In the data below, find the line that contains "in managed charging." and the line that contains "available for your". Copy both, plus every line between them, exactly.

(Source records)
::::::::::

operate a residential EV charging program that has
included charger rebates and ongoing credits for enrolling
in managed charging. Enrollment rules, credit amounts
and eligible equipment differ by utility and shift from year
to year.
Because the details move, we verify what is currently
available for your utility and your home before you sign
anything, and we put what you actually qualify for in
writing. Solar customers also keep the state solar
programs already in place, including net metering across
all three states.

::::::::::

Solution for this problem:
in managed charging. Enrollment rules, credit amounts
and eligible equipment differ by utility and shift from year
to year.
Because the details move, we verify what is currently
available for your utility and your home before you sign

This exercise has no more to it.